Challenges and Considerations

  • Poor resistance to thermal & environmental stresses
  • Unsuitable for small circuit testing
  • More susceptible to damage during handling and soldering (SMDs are sensitive to ESD, mechanical stress, high temperature, and high humidity)
  • Difficult to inspect after soldering
  • Costlier to assemble in low-volume PCB batches

Surface Mount Components Sourcing and PCB Assembly One-Stop Solutions

Sourcing the required components for your project and assembling them can be challenging, especially if you want a large batch of PCBAs. But we can help you out.
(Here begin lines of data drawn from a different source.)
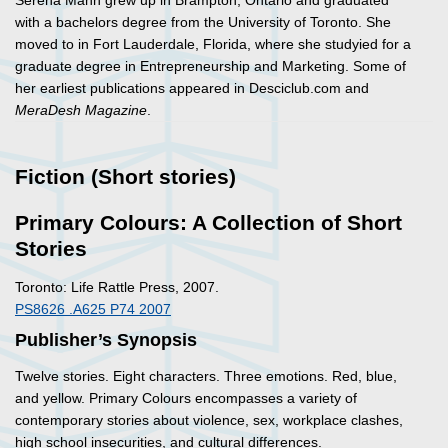
Serena Mann grew up in Brampton, Ontario and graduated
with a bachelors degree from the University of Toronto. She
moved to in Fort Lauderdale, Florida, where she studyied for a
graduate degree in Entrepreneurship and Marketing. Some of
her earliest publications appeared in Desciclub.com and
MeraDesh Magazine
.
Fiction (Short stories)
Primary Colours: A Collection of Short
Stories
Toronto: Life Rattle Press, 2007.
PS8626 .A625 P74 2007
Publisher’s Synopsis
Twelve stories. Eight characters. Three emotions. Red, blue,
and yellow.
Primary Colours
encompasses a variety of
contemporary stories about violence, sex, workplace clashes,
high school insecurities, and cultural differences.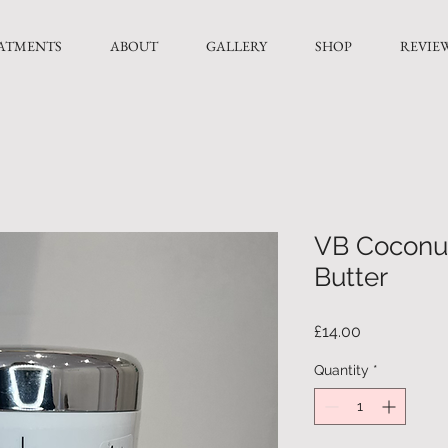
ATMENTS
ABOUT
GALLERY
SHOP
REVIE
VB Coconu
Butter
Price
£14.00
Quantity
*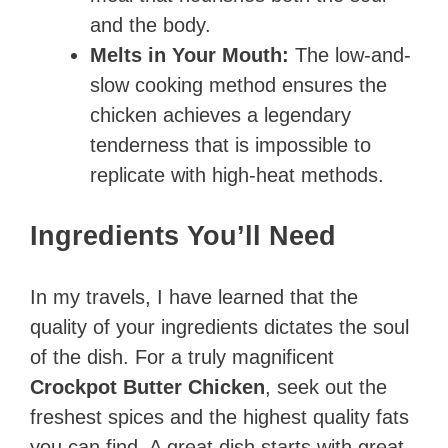
and the body.
Melts in Your Mouth:
The low-and-
slow cooking method ensures the
chicken achieves a legendary
tenderness that is impossible to
replicate with high-heat methods.
Ingredients You’ll Need
In my travels, I have learned that the
quality of your ingredients dictates the soul
of the dish. For a truly magnificent
Crockpot Butter Chicken
, seek out the
freshest spices and the highest quality fats
you can find. A great dish starts with great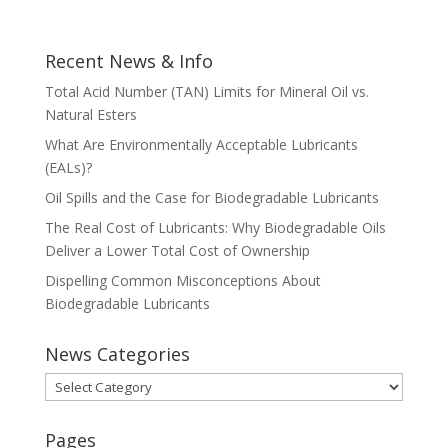
Recent News & Info
Total Acid Number (TAN) Limits for Mineral Oil vs.
Natural Esters
What Are Environmentally Acceptable Lubricants
(EALs)?
Oil Spills and the Case for Biodegradable Lubricants
The Real Cost of Lubricants: Why Biodegradable Oils
Deliver a Lower Total Cost of Ownership
Dispelling Common Misconceptions About
Biodegradable Lubricants
News Categories
News
Categories
Pages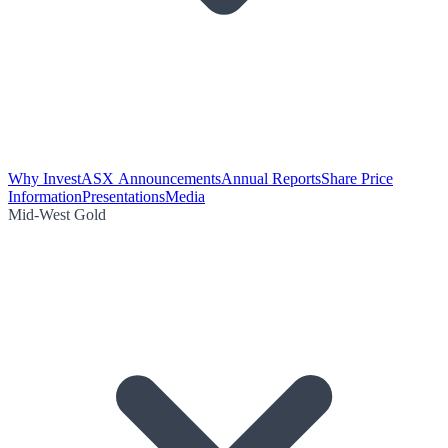
Why Invest
ASX Announcements
Annual Reports
Share Price
Information
Presentations
Media
Mid-West Gold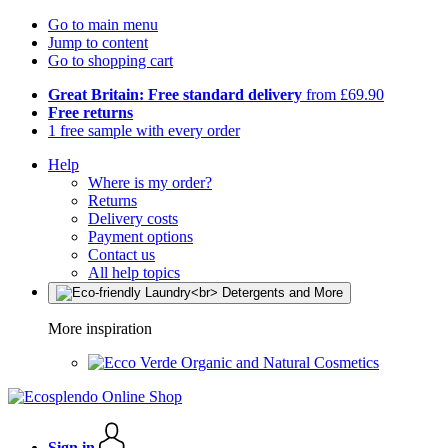
Go to main menu
Jump to content
Go to shopping cart
Great Britain: Free standard delivery
from £69.90
Free returns
1 free sample with every order
Help
Where is my order?
Returns
Delivery costs
Payment options
Contact us
All help topics
More inspiration
Organic and Natural Cosmetics
Sign in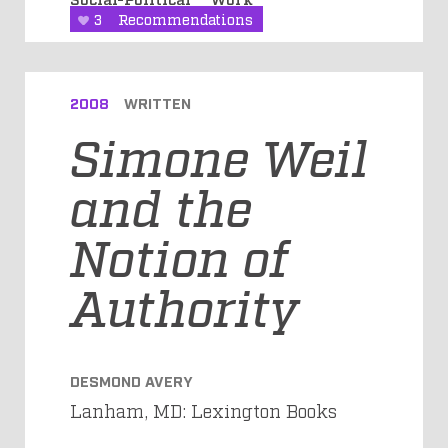
3
Recommendations
2008
WRITTEN
Simone Weil
and the
Notion of
Authority
DESMOND AVERY
Lanham, MD: Lexington Books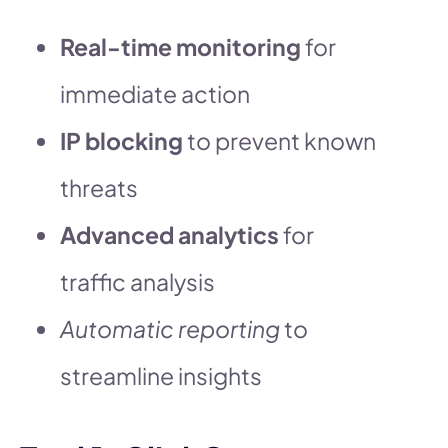
Real-time monitoring
for
immediate action
IP blocking
to prevent known
threats
Advanced analytics
for
traffic analysis
Automatic reporting
to
streamline insights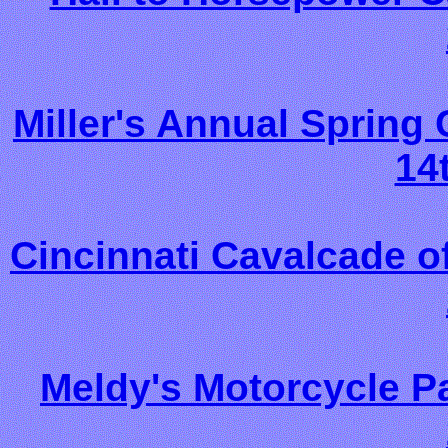
Miller's Annual Sprin
14
Cincinnati Cavalcade o
Meldy's Motorcycle P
At FlexiPCB, we provide a one-stop solution for sourcing and assembling components on your PCBs at reasonable costs.

Founded in 2007, we have over 15 years of experience in PCB assembly. Our ISO-certified assembly plants only produce the highest-quality PCBAs for our customers.

Additionally, we have built networks with SMT component manufacturers and only source the best quality parts for our customers and projects.

Feel free to send us your requirements to get a quote for surface mount components sourcing or assembly today!

Surface Mount Components FAQs

What Is the Difference Between SMT and SMD Components?

SMT refers to the technology used to attach surface-mount components on PCBs, while SMDs are the components themselves. SMD stands for surface-mount device.

Are SMD Components Cheaper?

It depends on the specific component. Some through-hole components are cheaper than their SMT counterparts. However, SMT is preferred because the assembly cost is lower, and the process is easier to automate than THT.

Is SMD Better Than Through-Hole?

SMDs are generally better than through-hole components because they are smaller, enable high-density assemblies, create reliable circuits, allow easier assembly automation, etc. However, they have downsides, the key among them being poor resistance to thermal and environmental stress and weaker mechanical bonds. So, THT is better in some applications.